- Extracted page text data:

==============================

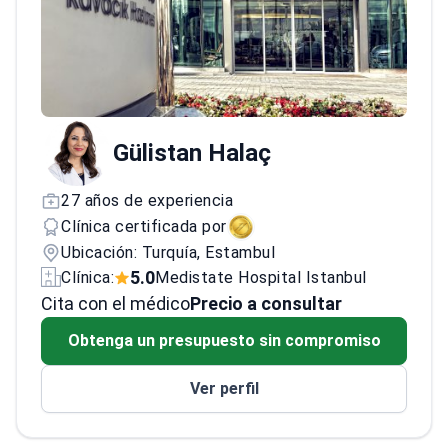
Gülistan Halaç
27 años de experiencia
Clínica certificada por
Ubicación: Turquía, Estambul
5.0
Clínica:
Medistate Hospital Istanbul
Cita con el médico
Precio a consultar
Obtenga un presupuesto sin compromiso
Ver perfil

==============================

- TASK GOAL:
Output exactly the lines between the one containing "Ubicación: Turquía, Estambul" and the final line above, both inclusive.

- WRITTEN SOLUTION:
Ubicación: Turquía, Estambul
5.0
Clínica:
Medistate Hospital Istanbul
Cita con el médico
Precio a consultar
Obtenga un presupuesto sin compromiso
Ver perfil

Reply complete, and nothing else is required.